— What is required —
Nothing is needed except the lines below that run from the one with "Identify the location of International." through the one with "Image resolution: width=1440", repeated exactly.

— Records for this exercise —
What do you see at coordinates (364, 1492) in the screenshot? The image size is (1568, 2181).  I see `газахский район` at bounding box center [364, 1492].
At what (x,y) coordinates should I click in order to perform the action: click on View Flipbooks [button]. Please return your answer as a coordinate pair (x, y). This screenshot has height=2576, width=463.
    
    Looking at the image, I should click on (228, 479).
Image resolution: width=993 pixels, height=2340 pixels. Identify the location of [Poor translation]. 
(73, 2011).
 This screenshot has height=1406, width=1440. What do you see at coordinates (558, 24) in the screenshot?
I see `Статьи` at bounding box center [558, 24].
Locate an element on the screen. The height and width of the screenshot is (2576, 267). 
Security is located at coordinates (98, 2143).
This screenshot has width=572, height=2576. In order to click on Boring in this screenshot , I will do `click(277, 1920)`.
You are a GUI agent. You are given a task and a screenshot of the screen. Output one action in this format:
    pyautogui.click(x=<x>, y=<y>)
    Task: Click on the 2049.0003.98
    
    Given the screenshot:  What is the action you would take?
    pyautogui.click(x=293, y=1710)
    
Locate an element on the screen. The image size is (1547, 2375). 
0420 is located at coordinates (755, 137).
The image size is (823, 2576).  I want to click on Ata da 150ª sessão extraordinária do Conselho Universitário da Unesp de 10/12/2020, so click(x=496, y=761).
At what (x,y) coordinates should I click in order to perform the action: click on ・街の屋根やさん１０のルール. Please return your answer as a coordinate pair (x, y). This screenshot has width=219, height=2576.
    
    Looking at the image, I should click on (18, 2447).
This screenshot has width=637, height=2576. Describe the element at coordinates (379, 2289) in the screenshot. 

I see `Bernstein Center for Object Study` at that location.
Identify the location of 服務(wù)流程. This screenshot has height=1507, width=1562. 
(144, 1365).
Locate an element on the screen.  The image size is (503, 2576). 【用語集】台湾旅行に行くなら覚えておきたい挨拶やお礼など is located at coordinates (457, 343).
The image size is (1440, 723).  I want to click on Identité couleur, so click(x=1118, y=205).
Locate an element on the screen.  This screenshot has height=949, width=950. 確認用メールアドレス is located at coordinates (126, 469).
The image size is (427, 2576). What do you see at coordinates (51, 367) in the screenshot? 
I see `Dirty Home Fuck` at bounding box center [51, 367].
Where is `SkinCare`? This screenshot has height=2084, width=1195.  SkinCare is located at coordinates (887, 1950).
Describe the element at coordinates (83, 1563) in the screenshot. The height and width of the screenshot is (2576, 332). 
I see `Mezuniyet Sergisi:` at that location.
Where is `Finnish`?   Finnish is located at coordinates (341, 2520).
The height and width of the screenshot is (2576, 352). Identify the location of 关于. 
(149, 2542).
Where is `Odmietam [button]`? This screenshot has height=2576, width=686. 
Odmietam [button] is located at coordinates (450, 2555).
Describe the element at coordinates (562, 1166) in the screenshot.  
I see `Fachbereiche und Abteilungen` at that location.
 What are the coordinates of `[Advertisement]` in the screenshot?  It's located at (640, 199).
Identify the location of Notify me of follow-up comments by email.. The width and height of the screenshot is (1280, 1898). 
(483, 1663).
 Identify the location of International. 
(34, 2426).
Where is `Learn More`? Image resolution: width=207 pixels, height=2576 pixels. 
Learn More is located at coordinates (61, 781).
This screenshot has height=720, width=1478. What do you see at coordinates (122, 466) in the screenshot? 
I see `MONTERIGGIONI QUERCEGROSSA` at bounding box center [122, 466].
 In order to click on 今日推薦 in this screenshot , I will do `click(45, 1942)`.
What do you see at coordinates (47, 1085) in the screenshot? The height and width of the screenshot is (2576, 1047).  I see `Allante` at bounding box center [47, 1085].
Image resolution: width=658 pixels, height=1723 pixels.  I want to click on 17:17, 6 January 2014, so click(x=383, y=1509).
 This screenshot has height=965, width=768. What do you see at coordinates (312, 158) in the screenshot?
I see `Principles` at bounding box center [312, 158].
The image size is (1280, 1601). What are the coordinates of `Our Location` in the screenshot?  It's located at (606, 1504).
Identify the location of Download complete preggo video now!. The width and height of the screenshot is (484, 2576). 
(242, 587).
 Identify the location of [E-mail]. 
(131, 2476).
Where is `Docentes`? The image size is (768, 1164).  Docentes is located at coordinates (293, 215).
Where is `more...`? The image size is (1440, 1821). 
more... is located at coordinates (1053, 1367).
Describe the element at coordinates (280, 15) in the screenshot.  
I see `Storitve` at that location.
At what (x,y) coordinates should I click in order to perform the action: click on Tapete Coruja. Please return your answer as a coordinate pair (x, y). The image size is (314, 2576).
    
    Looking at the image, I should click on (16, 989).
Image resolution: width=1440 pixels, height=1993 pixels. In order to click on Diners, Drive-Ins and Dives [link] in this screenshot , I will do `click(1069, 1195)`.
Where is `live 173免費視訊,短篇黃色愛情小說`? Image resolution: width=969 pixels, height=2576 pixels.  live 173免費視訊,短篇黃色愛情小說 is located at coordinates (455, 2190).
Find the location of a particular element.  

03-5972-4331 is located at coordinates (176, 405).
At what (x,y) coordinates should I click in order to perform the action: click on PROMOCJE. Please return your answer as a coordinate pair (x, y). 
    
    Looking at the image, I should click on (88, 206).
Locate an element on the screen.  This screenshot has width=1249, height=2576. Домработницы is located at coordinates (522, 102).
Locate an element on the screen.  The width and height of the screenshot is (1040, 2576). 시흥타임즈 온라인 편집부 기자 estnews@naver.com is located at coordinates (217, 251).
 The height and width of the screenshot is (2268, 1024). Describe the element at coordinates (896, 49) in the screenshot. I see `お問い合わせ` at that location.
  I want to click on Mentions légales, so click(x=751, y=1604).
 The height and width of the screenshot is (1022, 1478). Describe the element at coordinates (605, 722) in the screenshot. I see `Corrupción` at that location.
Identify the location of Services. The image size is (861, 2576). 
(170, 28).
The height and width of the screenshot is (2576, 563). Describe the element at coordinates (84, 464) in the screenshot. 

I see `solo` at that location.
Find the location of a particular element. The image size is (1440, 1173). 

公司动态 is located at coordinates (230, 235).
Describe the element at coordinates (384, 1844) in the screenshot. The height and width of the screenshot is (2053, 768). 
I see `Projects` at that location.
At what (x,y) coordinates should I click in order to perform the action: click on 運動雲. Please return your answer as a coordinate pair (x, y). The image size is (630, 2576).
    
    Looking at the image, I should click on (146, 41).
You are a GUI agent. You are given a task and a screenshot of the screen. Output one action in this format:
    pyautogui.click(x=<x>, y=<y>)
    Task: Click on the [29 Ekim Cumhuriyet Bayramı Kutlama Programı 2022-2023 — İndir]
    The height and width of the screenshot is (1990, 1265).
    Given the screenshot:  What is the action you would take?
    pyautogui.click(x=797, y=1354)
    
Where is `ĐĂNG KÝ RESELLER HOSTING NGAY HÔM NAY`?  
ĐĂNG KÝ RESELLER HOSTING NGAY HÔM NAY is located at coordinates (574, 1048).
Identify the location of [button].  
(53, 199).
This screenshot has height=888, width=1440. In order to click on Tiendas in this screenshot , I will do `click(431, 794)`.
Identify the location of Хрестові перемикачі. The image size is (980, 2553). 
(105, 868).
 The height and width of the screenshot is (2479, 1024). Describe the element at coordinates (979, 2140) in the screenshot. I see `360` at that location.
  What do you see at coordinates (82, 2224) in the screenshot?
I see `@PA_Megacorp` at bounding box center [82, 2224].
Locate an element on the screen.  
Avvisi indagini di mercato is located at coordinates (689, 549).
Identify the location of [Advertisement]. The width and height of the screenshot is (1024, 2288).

— Written response —
 Identify the location of International. 
(34, 2426).
Where is `Learn More`? Image resolution: width=207 pixels, height=2576 pixels. 
Learn More is located at coordinates (61, 781).
This screenshot has height=720, width=1478. What do you see at coordinates (122, 466) in the screenshot? 
I see `MONTERIGGIONI QUERCEGROSSA` at bounding box center [122, 466].
 In order to click on 今日推薦 in this screenshot , I will do `click(45, 1942)`.
What do you see at coordinates (47, 1085) in the screenshot? The height and width of the screenshot is (2576, 1047).  I see `Allante` at bounding box center [47, 1085].
Image resolution: width=658 pixels, height=1723 pixels.  I want to click on 17:17, 6 January 2014, so click(x=383, y=1509).
 This screenshot has height=965, width=768. What do you see at coordinates (312, 158) in the screenshot?
I see `Principles` at bounding box center [312, 158].
The image size is (1280, 1601). What are the coordinates of `Our Location` in the screenshot?  It's located at (606, 1504).
Identify the location of Download complete preggo video now!. The width and height of the screenshot is (484, 2576). 
(242, 587).
 Identify the location of [E-mail]. 
(131, 2476).
Where is `Docentes`? The image size is (768, 1164).  Docentes is located at coordinates (293, 215).
Where is `more...`? The image size is (1440, 1821). 
more... is located at coordinates (1053, 1367).
Describe the element at coordinates (280, 15) in the screenshot.  
I see `Storitve` at that location.
At what (x,y) coordinates should I click in order to perform the action: click on Tapete Coruja. Please return your answer as a coordinate pair (x, y). The image size is (314, 2576).
    
    Looking at the image, I should click on (16, 989).
Image resolution: width=1440 pixels, height=1993 pixels. In order to click on Diners, Drive-Ins and Dives [link] in this screenshot , I will do `click(1069, 1195)`.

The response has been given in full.